Aneurysm in the stomach is also known as Abdominal Aortic Aneurysm (AAA). An abdominal aortic aneurysm is a medical condition of the dilated abdominal aorta (main big artery in the abdomen) more than 50% of its original normal diameter. Aneurysm in your stomach is a very serious condition. The death rate due to the abdominal aortic aneurysm as high as it is a silent disease and a silent killer. Death occurs due to the rupture of the abdominal aorta. The main preventive measure is the repair of the abdominal aorta. The entire full-thickness of the abdominal aorta wall is dilated in the case of an abdominal aortic aneurysm. Due to this fact, an abdominal aortic aneurysm is known as a true arterial aneurysm in the stomach.
Patients with abdominal aortic aneurysms can be symptomatic or asymptomatic. The typical early signs and symptoms of abdominal aortic aneurysm are:
- Abdominal pain and tenderness
- Flank pain
- Back pain
- Fever or pyrexia
- Features of shock (if abdominal aorta rupture)
False aneurysms can also affect the abdominal aorta. However, it is not common. False aneurysm is mainly due to trauma (injury) or infections. Generally, an aortic diameter of more than 3cm is considered as an abdominal aortic aneurysm. The diameter of the abdominal aorta varies from one person to another depending on various factors. The factors are gender, age, and body build. On average, the diameter of the abdominal aorta is 2cm. An abdominal aortic aneurysm is classified according to the diameter. They are:
- Very large aneurysm (6 cm or more in diameter)
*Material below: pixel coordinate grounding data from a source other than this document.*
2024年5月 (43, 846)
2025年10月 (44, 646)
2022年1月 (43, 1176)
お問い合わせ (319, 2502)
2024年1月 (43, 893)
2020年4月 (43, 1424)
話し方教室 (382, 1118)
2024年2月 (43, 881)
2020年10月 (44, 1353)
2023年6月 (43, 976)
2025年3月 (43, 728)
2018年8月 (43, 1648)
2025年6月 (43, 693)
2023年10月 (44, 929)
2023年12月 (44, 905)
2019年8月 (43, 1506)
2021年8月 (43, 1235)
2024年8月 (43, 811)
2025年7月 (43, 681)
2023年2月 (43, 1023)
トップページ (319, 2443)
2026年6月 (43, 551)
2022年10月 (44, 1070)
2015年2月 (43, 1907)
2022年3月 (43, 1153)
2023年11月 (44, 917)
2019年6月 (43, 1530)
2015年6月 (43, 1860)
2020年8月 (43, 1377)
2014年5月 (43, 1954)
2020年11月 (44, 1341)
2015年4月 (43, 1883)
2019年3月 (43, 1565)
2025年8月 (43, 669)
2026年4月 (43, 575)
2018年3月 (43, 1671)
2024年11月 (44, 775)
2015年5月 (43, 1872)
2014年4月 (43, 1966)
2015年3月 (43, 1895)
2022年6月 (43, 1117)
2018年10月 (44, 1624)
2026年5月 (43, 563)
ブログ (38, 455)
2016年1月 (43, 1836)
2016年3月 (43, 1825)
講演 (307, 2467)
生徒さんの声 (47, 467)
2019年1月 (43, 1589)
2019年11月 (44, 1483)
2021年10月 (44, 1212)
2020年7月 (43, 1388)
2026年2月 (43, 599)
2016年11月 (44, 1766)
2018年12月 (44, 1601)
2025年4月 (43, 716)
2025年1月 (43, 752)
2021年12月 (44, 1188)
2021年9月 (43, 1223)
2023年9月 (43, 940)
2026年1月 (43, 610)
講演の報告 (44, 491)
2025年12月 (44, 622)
- Large aneurysm (more than 5 cm in diameter)
- Medium aneurysm (diameter of 4 to 5.5 cm)
- Small aneurysm (diameter less than 4 cm)
The number of annual new cases of abdominal aortic aneurysm is two to eight percent in developed countries. Men are commonly affected more than women. There are about 1 million abdominal aortic aneurysm patients in the United States of America. The risk for the development of abdominal aortic aneurysm increases with age for both genders. In 2010, it was reported that around 7000 patients died due to an abdominal aortic aneurysm in the United States of America. However, about 50% reduction in total death due to abdominal aortic aneurysm has been achieved since the 90s. The specific reasons for the reduction are still unknown. The reasons might be due to a decrease in smoking, awareness, and effective screening programs.
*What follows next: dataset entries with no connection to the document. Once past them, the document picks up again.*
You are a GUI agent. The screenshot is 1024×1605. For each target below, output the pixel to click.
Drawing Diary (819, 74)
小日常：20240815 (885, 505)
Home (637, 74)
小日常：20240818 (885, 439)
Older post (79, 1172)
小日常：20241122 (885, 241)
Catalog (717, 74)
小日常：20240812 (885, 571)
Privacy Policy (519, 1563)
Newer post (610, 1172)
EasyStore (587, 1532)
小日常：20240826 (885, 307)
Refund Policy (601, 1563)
The risk factors for an abdominal aortic aneurysm are:
- Old age
- Cigarette smoking
- Caucasians race
- Family history of abdominal aortic aneurysm
- Other large artery aneurysms
Low risk for abdominal aortic aneurysms are:
- Diabetic patients
Imaging studies are needed to establish the diagnosis of abdominal aortic aneurysm. Abdominal ultrasound, computed tomography (CT scan), and magnetic resonance imaging (MRI) help detect any dilatation of the abdominal aorta. Surgical repair is the definitive treatment for both ruptured and unruptured abdominal aortic aneurysm. Medical therapies can be given for cases of the unruptured abdominal aortic aneurysm which are on watchful waiting. However, no other medical therapies are effective other than smoking cessation. In patients with are under watchful waiting, cycling, walking, and other aerobic exercises may reduce the risk of rupture. However, physical activities like weight lifting must be avoided.